Moving ahead with trepidation: we find our floft (loft+flat = floft in case you're new to the game), move in, and meet a couple neighbors right off the bat who seem potentially friendly during the move-in process...And some who don't.

Our hopes lifted ever-so-slightly-ish.

A few weeks go by, and once we'd settled in and collected enough chairs for company, we decided to host a Hot Cider Social and take a stab at blindly inviting the people who live behind the doors of the "Back Alley" - the length of our hall has maybe 8 doors or so, and 6 of us have our own entrances, so we don't necessarily run into each other coming and going inside the building. Jesse's cautiously optimistic that maybe 2 will show. I had zero expectations. A day of crickets went by, but then lo and behold the RSVPs start rolling in! Nearly every.single.neighbor. came by for a bit during that open-house style social, and most of them were meeting each other for the first time (even though some have lived here for years! What??!). We've gotten together with many of them often since then...some for dessert, some for wine, some for tea, some for dinner, some to celebrate, some for conversation on the terrace... It's been such a gift getting to know these people!

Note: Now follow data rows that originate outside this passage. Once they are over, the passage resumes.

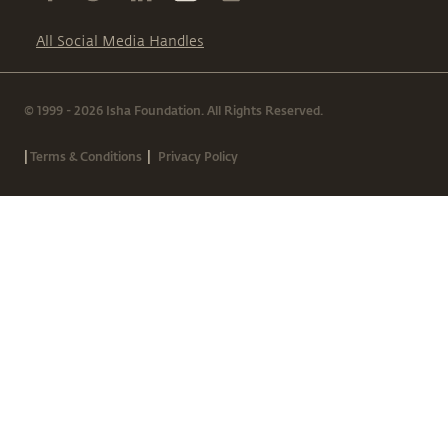
All Social Media Handles
© 1999 - 2026 Isha Foundation. All Rights Reserved.
|
|
Terms & Conditions
Privacy Policy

Nothing makes my heart happier than a neighbor popping in wearing socks and sweats to share some snacks and what's been going on lately in their life - or a neighbor knocking on the door on their way home from work excited to tell us about their new job offer - or a neighbors girl's day complete with manis and face masks - one bringing over a DVD they thought we would enjoy - or many tea times full of relaxed newsy put-your-feet-up chat - or one texting to borrow a blow dryer - another to borrow some fresh lemon - or one bringing over some stew to share that came out extra yummy... 

We just adore our neighbors, are so thankful to find that community in apartment complexes CAN exist, and already feel a little tinge of sadness that we all won't be living here on the back alley together forever!